A segurança do armazenamento e a elevada densidade volumétrica foram conseguidas enchendo os reservatórios com uma liga metálica especial denominada hidretos metálicos. Consegue-se assim armazenar maior quantidade de hidrogénio do que o correspondente ao volume interno do reservatório; os hidretos actuam como uma esponja: reagem quimicamente diminuindo de volume à medida que o hidrogénio é armazenado, voltando às dimensões originais quando o hidrogénio for totalmente consumido.
Os requisitos de resistência ao choque bem como a segurança de todo o sistema foram, naturalmente, extensivamente testados e certificados.
Aumentando em cerca de três vezes a autonomia em imersão à velocidade de patrulha, até agora conseguida com recurso à energia armazenada nas baterias, o sistema AIP veio tornar o submarino indetectável durante semanas, reforçando de modo significativo a sua principal característica – a discrição.
Com o aumento significativo dos períodos em que o submarino permanece em imersão, sem contacto com a atmosfera, tornou-se necessário dotá-lo de um sistema de monitorização e regeneração do ar ambiente, adaptado às novas exigências: o ar ambiente tem de manter-se dentro dos padrões de respirabilidade durante semanas em vez de apenas durante uns dias.

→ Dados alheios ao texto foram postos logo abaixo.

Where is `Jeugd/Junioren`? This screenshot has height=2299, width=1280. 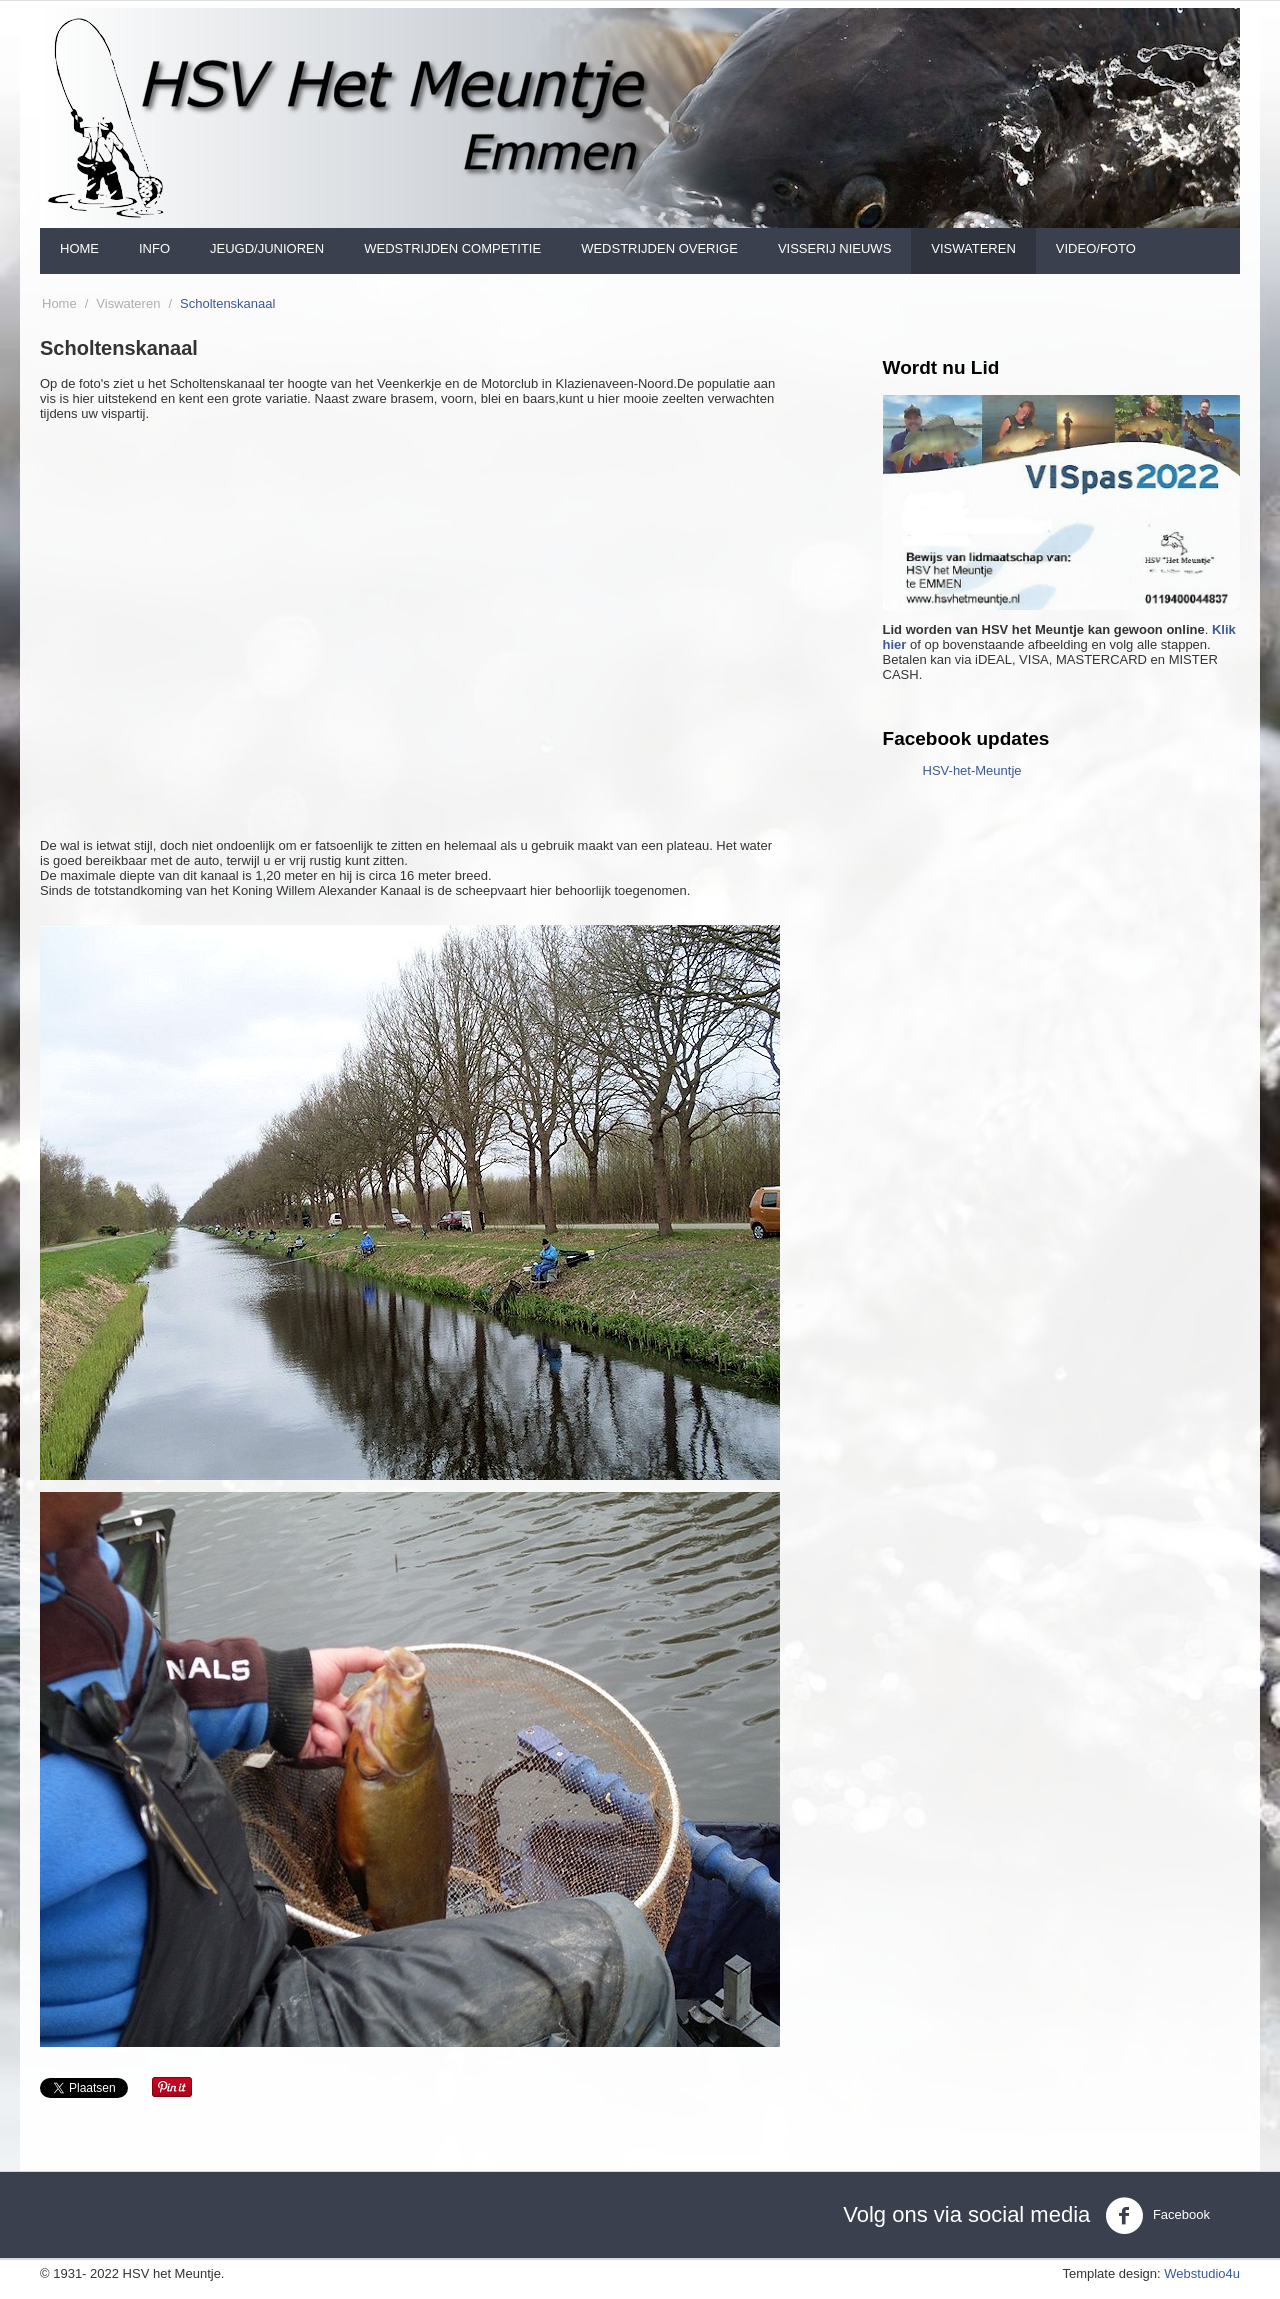 Jeugd/Junioren is located at coordinates (267, 248).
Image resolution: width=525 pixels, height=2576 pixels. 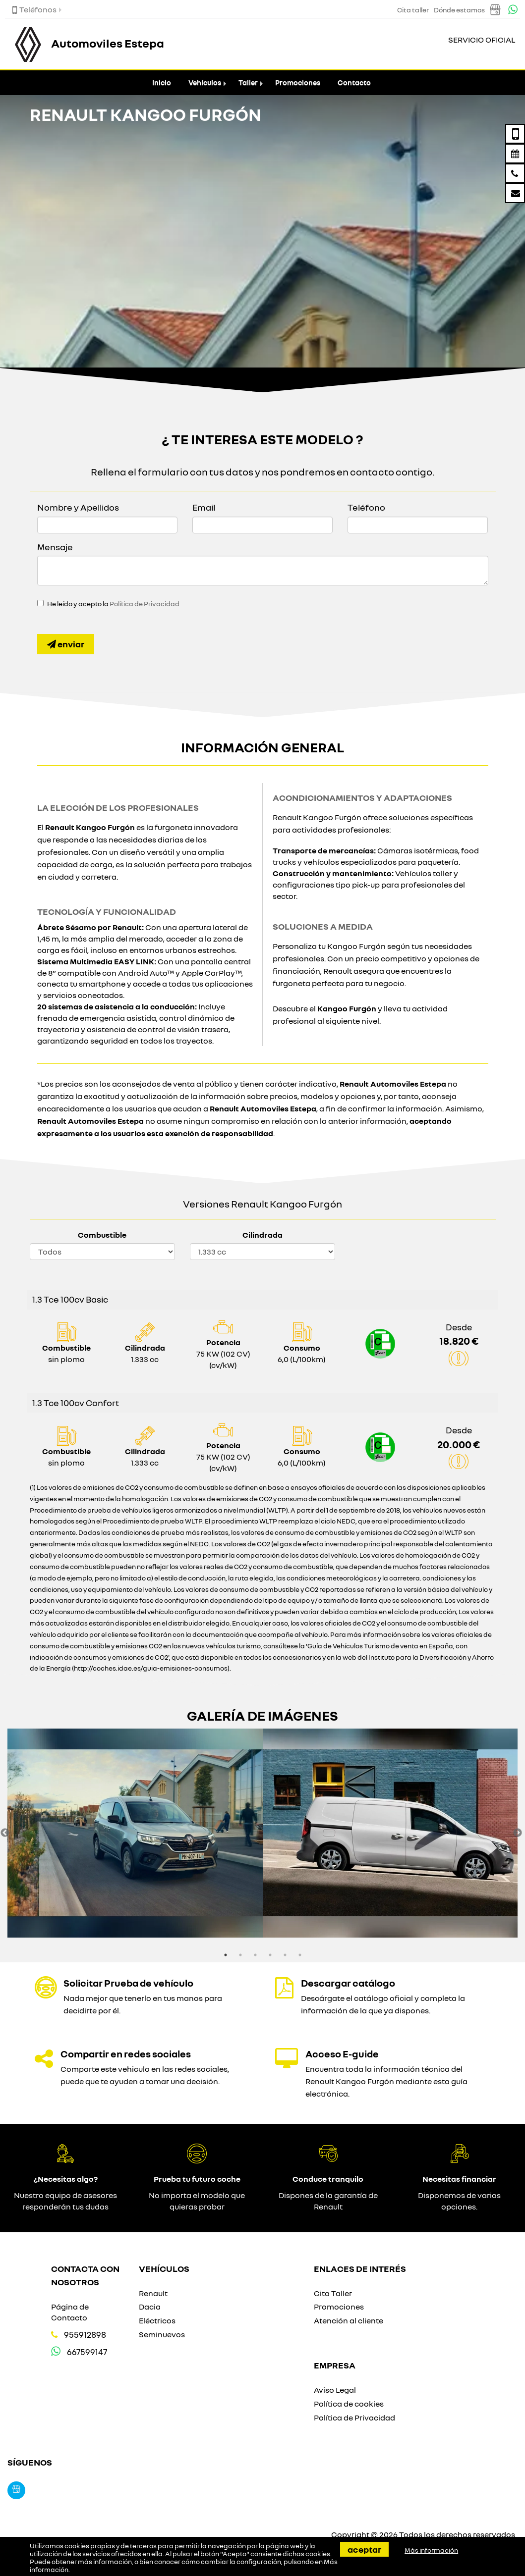 I want to click on Seminuevos, so click(x=162, y=2334).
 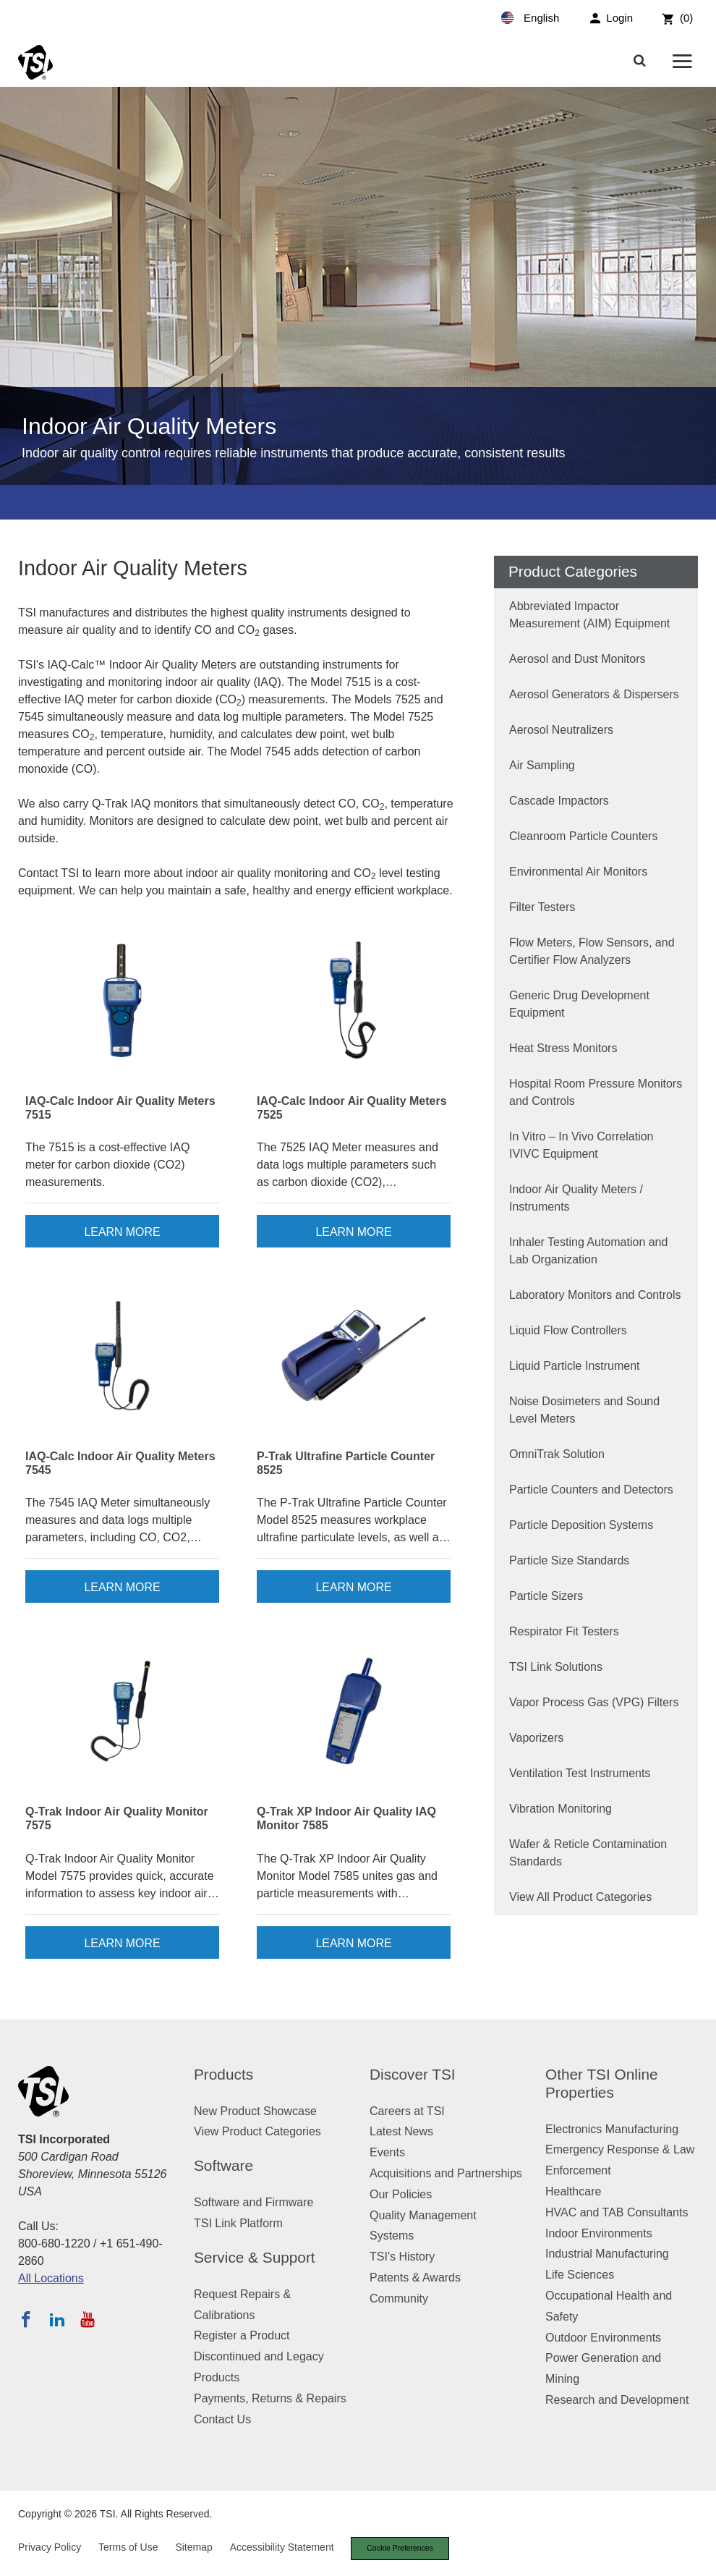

As condições de habitabilidade tiveram naturalmente em conta esta nova realidade: uma cama para cada elemento da guarnição em vez do regime de “cama quente” dos submarinos classe “Albacora”, em que há apenas cama para dois terços da guarnição; possibilidade de tomar duche, visto que existe capacidade de produção de água doce por osmose inversa.
A utilização operacional de um submarino com AIP será necessariamente diferente, não só pela necessidade de optimizar as novas possibilidades que o sistema oferece, mas também pelos constrangimentos que as leis da física determinam relativamente ao armazenamento de um dos gases, – o oxigénio.
Efectivamente a conservação deste gás no estado líquido a temperatura criogénicas só é possível durante cerca de mês e meio. À medida que o tempo passa a temperatura vai subindo e o oxigénio vai passando ao estado gasoso, aumentando a pressão e perdendo-se através de válvulas de segurança. Isto significa que o submarino deverá abastecer para realizar determinadas operações e gastar todo o oxigénio armazenado, limitação que não existe com as instalações de produção de energia até agora utilizadas a bordo.
Através deste sistema a Marinha irá tomar contacto com uma nova forma de gerar energia, situando-se mais uma vez na vanguarda da introdução de novas tecnologias em Portugal. A industria automóvel vem dando também crescente importância às células de combustível que, provavelmente irão substituir no futuro os motores actuais. Na cidade do Porto alguns autocarros circulam já, a título experimental, com energia produzida por este processo.
Como acontece com todas as novas tecnologias, vai exigir apetrechamento específico e formação adequada, o que constitui um dos desafios a vencer para o integral aproveitamento das capacidades dos submarinos da V Esquadrilha.